Contrariamente a Sciascia, non s’era mai occupato apertamente di politica e società, salvo essere stato trascinato dai giornali in polemiche a volte fin troppo sciocche: nel ’92 la rivista «L’Indice» pubblicò una foto di Sciascia e Bufalino titolandola: “I terroni: pur di non lavorare scrivono”, un’ironia che lo aveva divertito ma che in verità lo amareggiava poiché toccava le corde del suo orgoglio siciliano. Per questa ragione definì Umberto Bossi: «Un fritto misto tra il feroce Saladino e Capitan Fracassa.»* Nell’ammettere un vistoso distacco verso la politica, dichiarò un totale pessimismo tanto da avanzare una proposta: «…per legge si chiudessero in una cella a turno i politici italiani con pane, acqua e una decina di libri scelti per bene. A Bossi e forse anche a Berlusconi imporrei un libro di Henry Thoreau, Walden, sulla vita nei boschi… […] Poi, dopo dieci giorni li sottoporrei ad un esame.»*
Piazza fonte Diana a Comiso (foto di Diego Barucco) |
Costretto a viaggiare spesso tra Comiso e Vittoria, due paesi separati da una manciata di chilometri; andava quasi tutti i giorni a trovare la moglie, sua ex allieva, a Vittoria poiché a seguito di un ictus aveva scelto di vivere in casa dei parenti. Strana scelta la loro, quella di vivere un matrimonio da separati, forse perché in fondo il vero amore di Bufalino erano i libri? La sorte in questo caso gli ha giocato un brutto scherzo, facendolo morire il 14 giugno del 1996 d’una morte improbabile per un uomo che certamente non la sfidava. A causa di un banale incidente automobilistico avvenuto proprio in quel tragitto, lo scrittore si era procurato un trauma toracico che in poche ore lo fece spegnere presso l’ospedale di Vittoria. Una morte a sorpresa la sua, proprio come quella descritta nel “Tommaso” e citata in un articolo di queste pagine, che rende la sua fine ancor più assurda e sconvolgente. Poi le voci d’un contrasto con la Chiesa, che osteggiava i funerali di un ateo convinto, richiamano le parole scritte nel Malpensante: «È un bluff? Non è un bluff? Fra poco muoio e lo vedo.» sciogliendo finalmente in lui l’eterno dubbio sull’ipotetica esistenza divina.

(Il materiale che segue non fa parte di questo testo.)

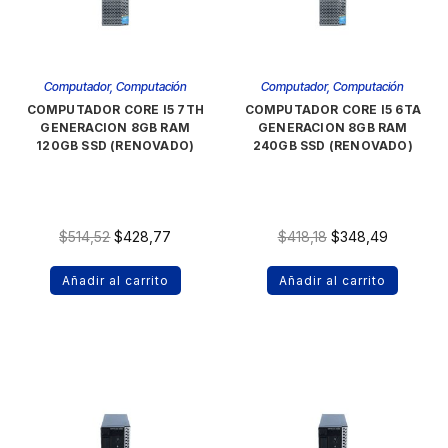
Computador
,
Computación
Computador
,
Computación
COMPUTADOR CORE I5 7TH
COMPUTADOR CORE I5 6TA
GENERACION 8GB RAM
GENERACION 8GB RAM
120GB SSD (RENOVADO)
240GB SSD (RENOVADO)
$
514,52
$
428,77
$
418,18
$
348,49
Añadir al carrito
Añadir al carrito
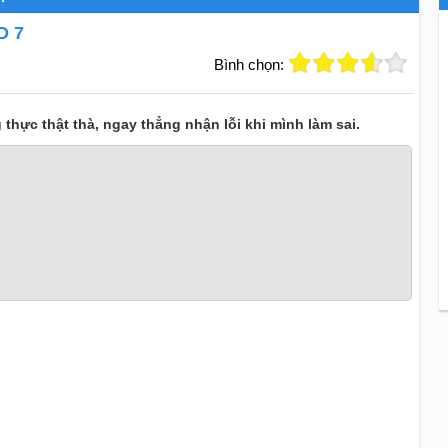
D 7
Bình chọn:
̣c thật thà, ngay thẳng nhận lỗi khi mình làm sai.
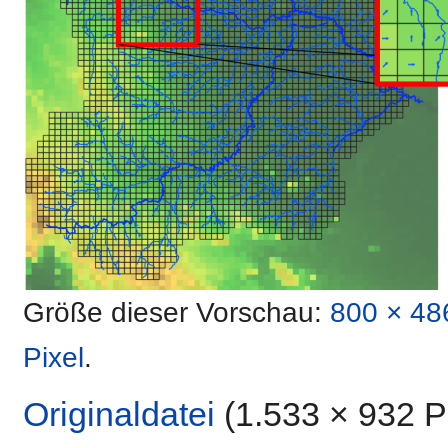
Größe dieser Vorschau:
800 × 48
Pixel
.
Originaldatei
‎
(1.533 × 932 P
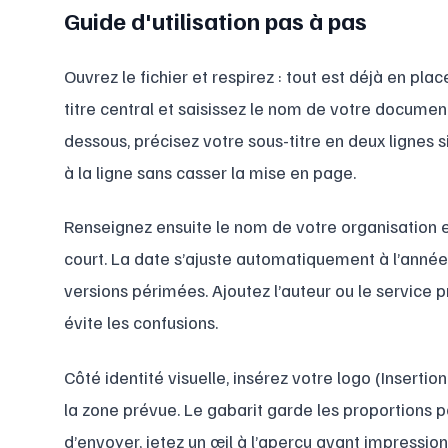
Guide d'utilisation pas à pas
Ouvrez le fichier et respirez : tout est déjà en pl
titre central et saisissez le nom de votre document
dessous, précisez votre sous-titre en deux lignes si
à la ligne sans casser la mise en page.
Renseignez ensuite le nom de votre organisation et
court. La date s’ajuste automatiquement à l’année 
versions périmées. Ajoutez l’auteur ou le service p
évite les confusions.
Côté identité visuelle, insérez votre logo (Inserti
la zone prévue. Le gabarit garde les proportions pou
d’envoyer, jetez un œil à l’aperçu avant impression :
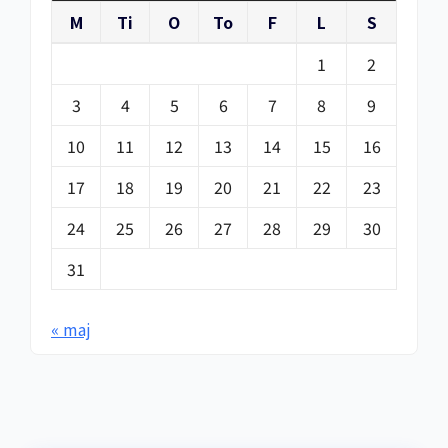
M
Ti
O
To
F
L
S
1
2
3
4
5
6
7
8
9
10
11
12
13
14
15
16
17
18
19
20
21
22
23
24
25
26
27
28
29
30
31
« maj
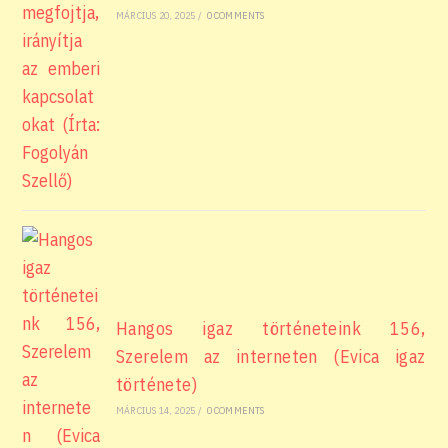
MÁRCIUS 20, 2025
/
0 COMMENTS
Hangos igaz történeteink 156,
Szerelem az interneten (Evica igaz
története)
MÁRCIUS 14, 2025
/
0 COMMENTS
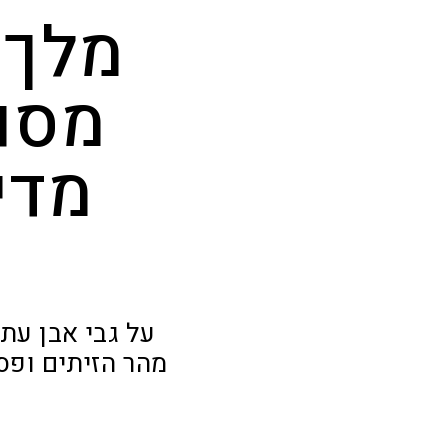
מלך 
מסור
מדי
על גבי אבן עת
מהר הזיתים ופס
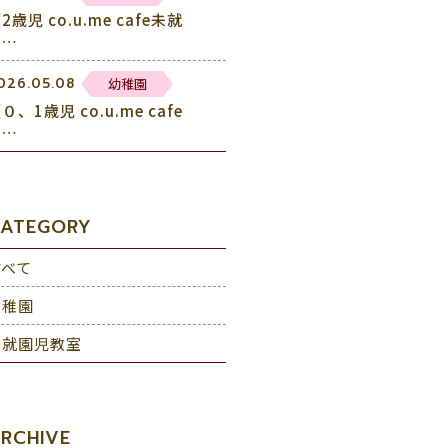
2歳児 co.u.me cafe未就
園…
幼稚園
026.05.08
０、1歳児 co.u.me cafe
未…
ATEGORY
すべて
幼稚園
未就園児教室
RCHIVE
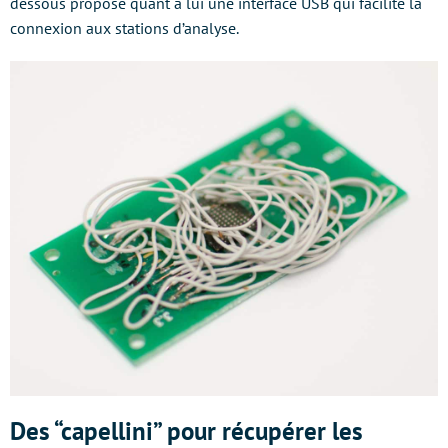
dessous propose quant à lui une interface USB qui facilite la
connexion aux stations d’analyse.
Des “capellini” pour récupérer les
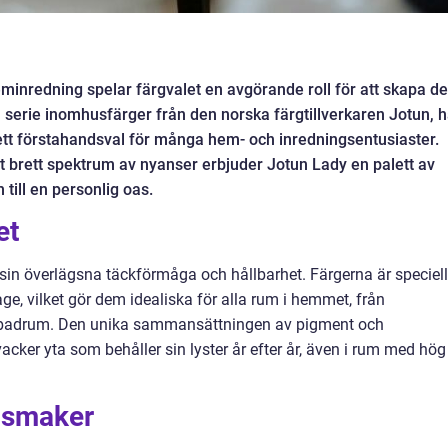
eminredning spelar färgvalet en avgörande roll för att skapa d
 serie inomhusfärger från den norska färgtillverkaren Jotun, h
ett förstahandsval för många hem- och inredningsentusiaster.
tt brett spektrum av nyanser erbjuder Jotun Lady en palett av
 till en personlig oas.
et
sin överlägsna täckförmåga och hållbarhet. Färgerna är speciell
age, vilket gör dem idealiska för alla rum i hemmet, från
h badrum. Den unika sammansättningen av pigment och
acker yta som behåller sin lyster år efter år, även i rum med hög
a smaker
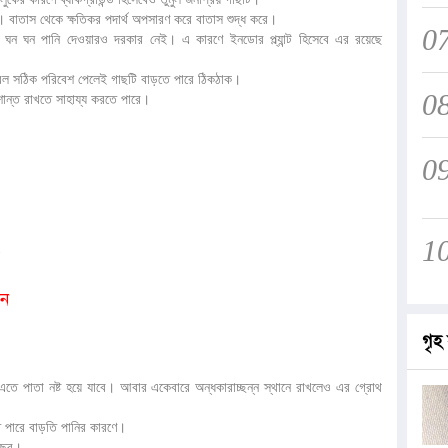
। বাতাস থেকে ক্ষতিকর পদার্থ অপসারণ করে বাতাস শুদ্ধ করে।
0
ব ঘন ঘন পানি দেওয়ারও দরকার নেই। এ কারণে ইনডোর প্ল্যান্ট হিসেবে এর রয়েছে
 কেবল সঠিক পরিবেশ পেলেই গাছটি বাড়তে পারে ঠিকঠাক।
0
শান্ত রাখতে সাহায্য করতে পারে।
0
1
ান
গৃহ 
এতে পাতা নষ্ট হয়ে যাবে। আবার একেবারে অন্ধকারাচ্ছন্ন স্থানে রাখলেও এর গ্রোথ
ে পারে বাড়তি পানির কারণে।
গাছের।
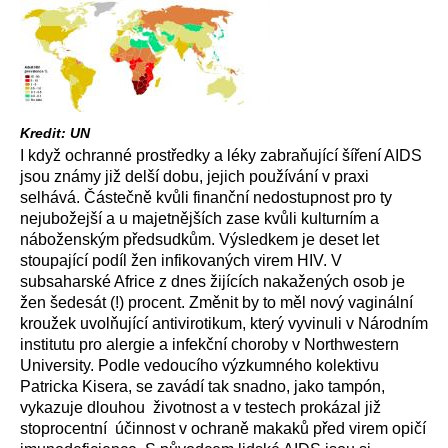
Kredit: UN
I když ochranné prostředky a léky zabraňující šíření AIDS
jsou známy již delší dobu, jejich používání v praxi
selhává. Částečně kvůli finanční nedostupnost pro ty
nejubožejší a u majetnějších zase kvůli kulturním a
náboženským předsudkům. Výsledkem je deset let
stoupající podíl žen infikovaných virem HIV. V
subsaharské Africe z dnes žijících nakažených osob je
žen šedesát (!) procent. Změnit by to měl nový vaginální
kroužek uvolňující antivirotikum, který vyvinuli v Národním
institutu pro alergie a infekční choroby v Northwestern
University. Podle vedoucího výzkumného kolektivu
Patricka Kisera, se zavádí tak snadno, jako tampón,
vykazuje dlouhou životnost a v testech prokázal již
stoprocentní účinnost v ochraně makaků před virem opičí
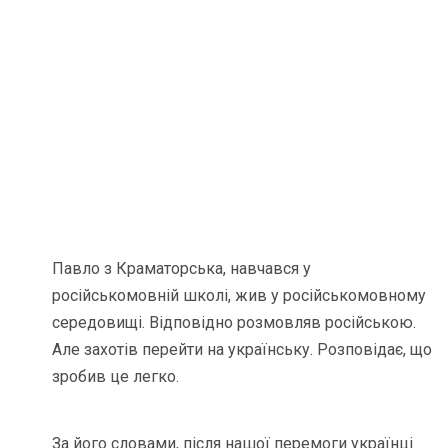
Павло з Краматорська, навчався у
російськомовній школі, жив у російськомовному
середовищі. Відповідно розмовляв російською.
Але захотів перейти на українську. Розповідає, що
зробив це легко.
За його словами, після нашої перемоги українці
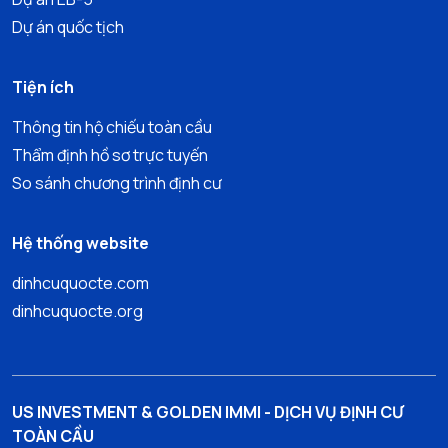
Dự án quốc tịch
Tiện ích
Thông tin hộ chiếu toàn cầu
Thẩm định hồ sơ trực tuyến
So sánh chương trình định cư
Hệ thống website
dinhcuquocte.com
dinhcuquocte.org
US INVESTMENT & GOLDEN IMMI - DỊCH VỤ ĐỊNH CƯ
TOÀN CẦU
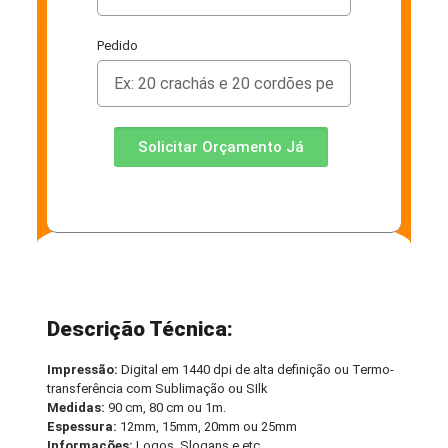
Pedido
Solicitar Orçamento Já
Descrição Técnica:
Impressão:
Digital em 1440 dpi de alta definição ou Termo-
transferência com Sublimação ou SIlk
Medidas:
90 cm, 80 cm ou 1m.
Espessura:
12mm, 15mm, 20mm ou 25mm
Informações:
Logos, Slogans e etc.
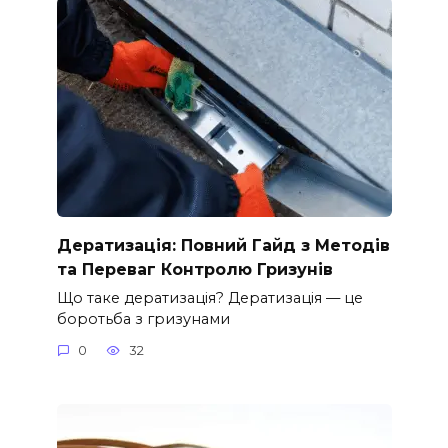
Дератизація: Повний Гайд з Методів
та Переваг Контролю Гризунів
Що таке дератизація? Дератизація — це
боротьба з гризунами
0
32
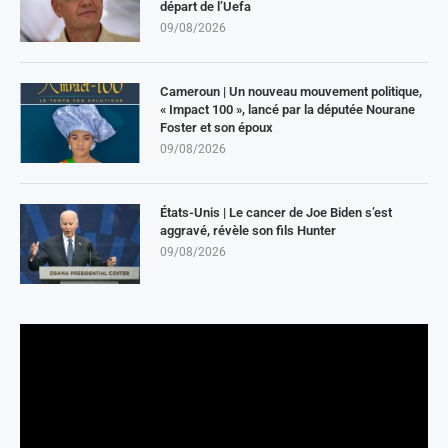
départ de l’Uefa
09/08/2026
Cameroun | Un nouveau mouvement politique,
« Impact 100 », lancé par la députée Nourane
Foster et son époux
09/08/2026
États-Unis | Le cancer de Joe Biden s’est
aggravé, révèle son fils Hunter
09/08/2026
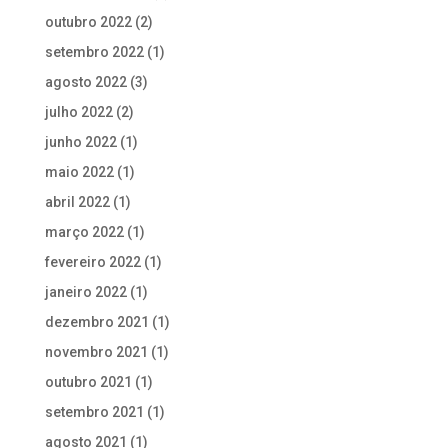
outubro 2022
(2)
setembro 2022
(1)
agosto 2022
(3)
julho 2022
(2)
junho 2022
(1)
maio 2022
(1)
abril 2022
(1)
março 2022
(1)
fevereiro 2022
(1)
janeiro 2022
(1)
dezembro 2021
(1)
novembro 2021
(1)
outubro 2021
(1)
setembro 2021
(1)
agosto 2021
(1)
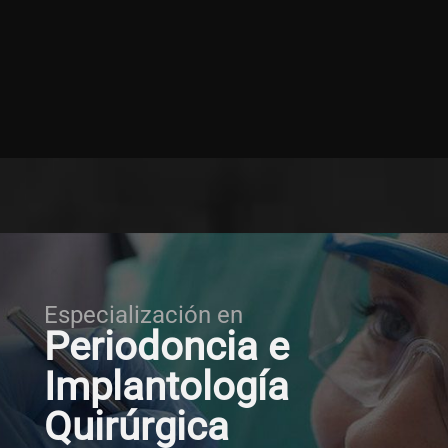
Especialización en
Periodoncia e
Implantología
Quirúrgica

Giunti alla fine del nostro disquisire, abbiamo posto la domanda proprio a Giovanni Iemulo su come Bufalino abbia cambiato la sua di vita: «Grazie a lui lavoro per la Fondazione Bufalino, che altrimenti non sarebbe mai nata, portando avanti la sua memoria e il suo pensiero. Ma sono state le sue opere a modificare in me l’approccio alla letteratura, il valore da dare alle parole, l’importanza dei ricordi e dei sentimenti… Non riesco a descrivere con parole mie, perché solo lui è riuscito a descrivere l’amore per i libri e la vita.»